Royalty revenue consists of payments received from licensees for a portion of sales proceeds from products that utilize the Companys licensed technologies and is recognized when the amount of and basis for such royalty payments are reported to the Company in accurate and appropriate form and in accordance with the related license agreement.
Cash received in advance of revenue recognition is recorded as deferred revenue.

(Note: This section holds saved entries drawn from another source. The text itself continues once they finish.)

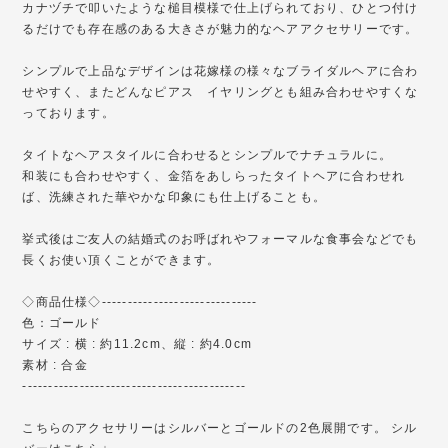
カナヅチで叩いたような槌目模様で仕上げられており、ひとつ付け
るだけでも存在感のある大きさが魅力的なヘアアクセサリーです。
シンプルで上品なデザインは花嫁様の様々なブライダルヘアに合わ
せやすく、またどんなピアス イヤリングとも組み合わせやすくな
っております。
タイトなヘアスタイルに合わせるとシンプルでナチュラルに。
和装にも合わせやすく、金箔をあしらったタイトヘアに合わせれ
ば、洗練された華やかな印象にも仕上げることも。
挙式後はご友人の結婚式のお呼ばれやフォーマルな食事会などでも
長くお使い頂くことができます。
◇商品仕様◇------------------------------
色：ゴールド
サイズ : 横 : 約11.2cm、縦 : 約4.0cm
素材 : 合金
-------------------------------------------
こちらのアクセサリーはシルバーとゴールドの2色展開です。 シル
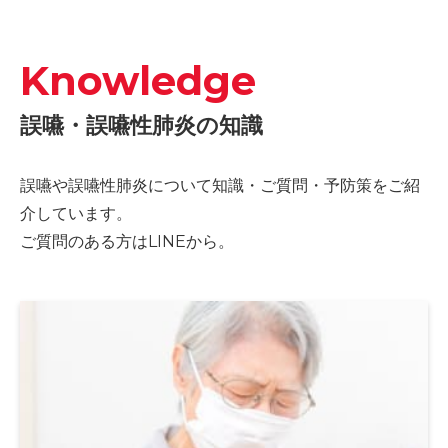
Knowledge
誤嚥・誤嚥性肺炎の知識
誤嚥や誤嚥性肺炎について知識・ご質問・予防策をご紹
介しています。
ご質問のある方はLINEから。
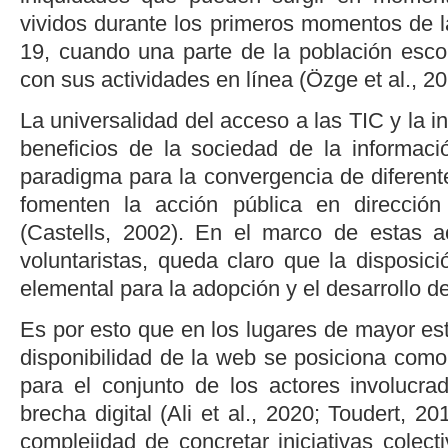
vividos durante los primeros momentos de l
19, cuando una parte de la población esco
con sus actividades en línea (
Özge
et al.
, 2
La universalidad del acceso a las TIC y la i
beneficios de la sociedad de la informa
paradigma para la convergencia de diferent
fomenten la acción pública en dirección 
(
Castells, 2002
). En el marco de estas ac
voluntaristas, queda claro que la disposic
elemental para la adopción y el desarrollo de
Es por esto que en los lugares de mayor est
disponibilidad de la web se posiciona como
para el conjunto de los actores involucr
brecha digital (
Ali
et al.
, 2020
;
Toudert, 20
complejidad de concretar iniciativas colect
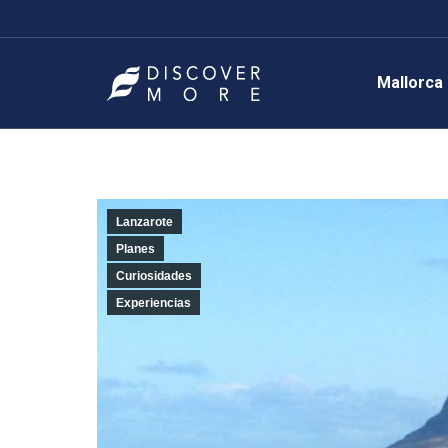
Mallorca
Lanzarote
Planes
Curiosidades
Experiencias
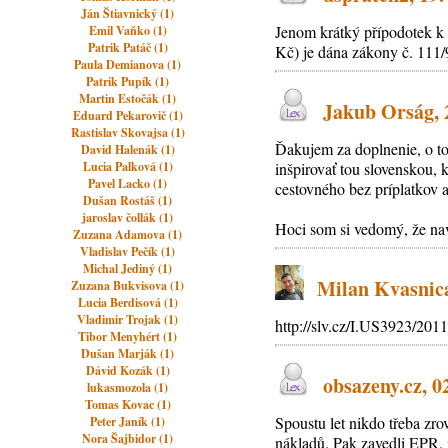
Ján Štiavnický (1)
Jenom krátký přípodotek k 
Emil Vaňko (1)
Patrik Patáč (1)
Kč) je dána zákony č. 111/
Paula Demianova (1)
Patrik Pupík (1)
Martin Estočák (1)
Jakub Orság, 2
Eduard Pekarovič (1)
Rastislav Skovajsa (1)
Ďakujem za doplnenie, o to
David Halenák (1)
Lucia Palková (1)
inšpirovať tou slovenskou,
Pavel Lacko (1)
cestovného bez príplatkov a
Dušan Rostáš (1)
jaroslav čollák (1)
Hoci som si vedomý, že nav
Zuzana Adamova (1)
Vladislav Pečík (1)
Michal Jediný (1)
Milan Kvasnica,
Zuzana Bukvisova (1)
Lucia Berdisová (1)
Vladimir Trojak (1)
http://slv.cz/I.US3923/201
Tibor Menyhért (1)
Dušan Marják (1)
Dávid Kozák (1)
obsazeny.cz, 02
lukasmozola (1)
Tomas Kovac (1)
Spoustu let nikdo třeba zr
Peter Janík (1)
Nora Šajbidor (1)
nákladů. Pak zavedli EPR, 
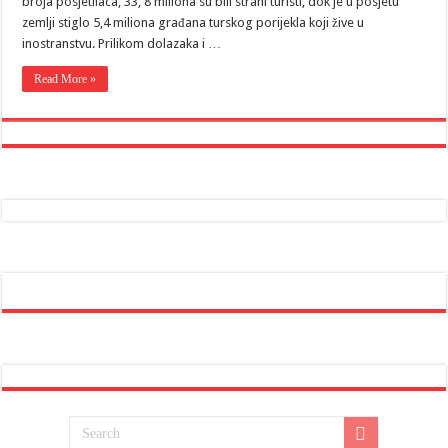
broja posjetilaca, 33, 8 miliona su bili strani turisti, dok je u posjetu
zemlji stiglo 5,4 miliona građana turskog porijekla koji žive u
inostranstvu. Prilikom dolazaka i …
Read More »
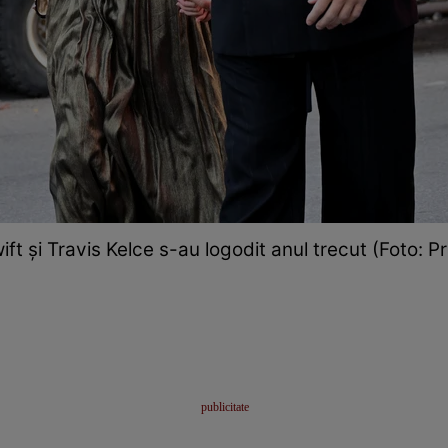
ift și Travis Kelce s-au logodit anul trecut (Foto: P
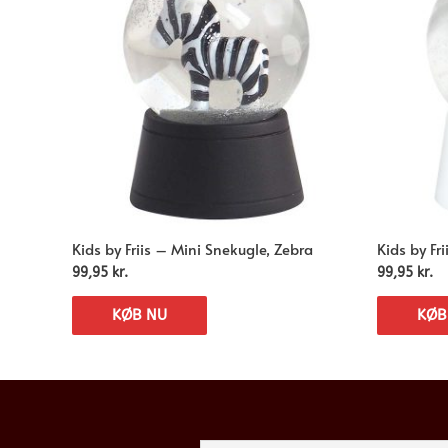
Kids by Friis – Mini Snekugle, Zebra
Kids by Fr
99,95
kr.
99,95
kr.
KØB NU
KØB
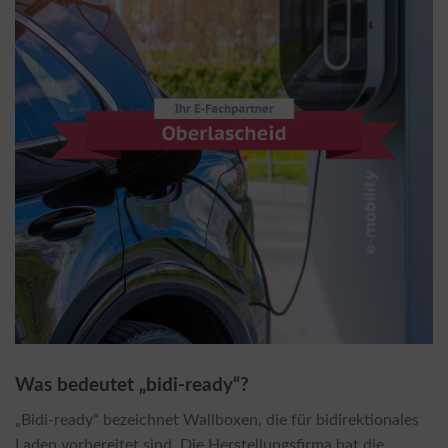
Was bedeutet „bidi-ready“?
„Bidi-ready“ bezeichnet Wallboxen, die für bidirektionales
Laden vorbereitet sind. Die Herstellungsfirma hat die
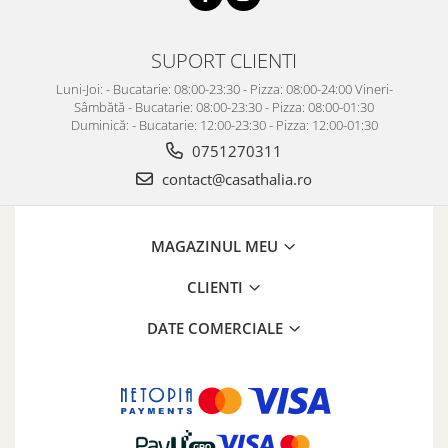
SUPORT CLIENTI
Luni-Joi: - Bucatarie: 08:00-23:30 - Pizza: 08:00-24:00 Vineri-
Sâmbătă - Bucatarie: 08:00-23:30 - Pizza: 08:00-01:30
Duminică: - Bucatarie: 12:00-23:30 - Pizza: 12:00-01:30
0751270311
contact@casathalia.ro
MAGAZINUL MEU
CLIENTI
DATE COMERCIALE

Significant Judgments and Estimates
Insurance Claim Receivable
As of March 31, 2003, the Company had an outstanding insurance claim of approximately $3,700,000, for services rendered through May 30, 2001 by the group of law firms defending the Company in the Redux-related product liability litigation. The full amount of the Companys current outstanding insurance claim is made pursuant to the Companys product liability policy issued to the Company by Reliance Insurance Company (Reliance), which is in liquidation proceedings. Based upon discussions with its attorneys and other consultants regarding the amount and timing of potential collection of its claims on Reliance, the Company has recorded a reserve against its outstanding and estimated claim receivable from Reliance to reduce the balance to the estimated net realizable value of $1,258,000 reflecting the Companys best estimate given the available facts and circumstances. The Company believes its reserve of approximately $2,500,000 against the insurance claim on Reliance as of March 31, 2003 is a significant estimate reflecting managements judgment. To the extent the Company does not collect the insurance claim receivable of $1,258,000, the Company would be required to record additional charges. Alternatively, if the Company collects amounts in excess of the current receivable balance, the Company would record a credit for the additional funds received in the statement of operations.
Redux-Related Liabilities
The Company also has an accrued liability of approximately $1,200,000 for Redux-related expenses, including legal expenses. The amounts the Company ultimately pays could differ significantly from the amount currently accrued at March 31, 2003. To the extent the amounts paid differ from the amounts accrued, the Company will record a charge or credit to the statement of operations.
Results of Operations
Total revenues increased significantly to $2,871,000 in the three month period ended March 31, 2003 from $86,000 in the three month period ended March 31, 2002 and remained relatively constant at $3,693,000 in the six month period ended March 31, 2003 compared to $3,627,000 in the six month period ended March 31, 2002. Royalty revenue of $2,857,000 in the three and six month periods ended March 31, 2003 relate to royalties received from Lilly for sales of Sarafem and include $2,184,000 of accelerated milestone payments received from Lilly in February 2003. Royalty revenue of $3,213,000 in the six month period ended March 31, 2002 included $3,199,000 of royalty revenue from Lilly in the three month period ended December 31, 2001. Contract and license fee revenue of $836,000 in the six month period ended March 31, 2003 consisted primarily of $777,000 from an initial payment received from Lilly related to the renegotiated agreement for Sarafem. Contract and license fee revenue in the three and six month periods ended March 31, 2002 consisted primarily of revenue from a research grant related to certain PRO 2000 development costs.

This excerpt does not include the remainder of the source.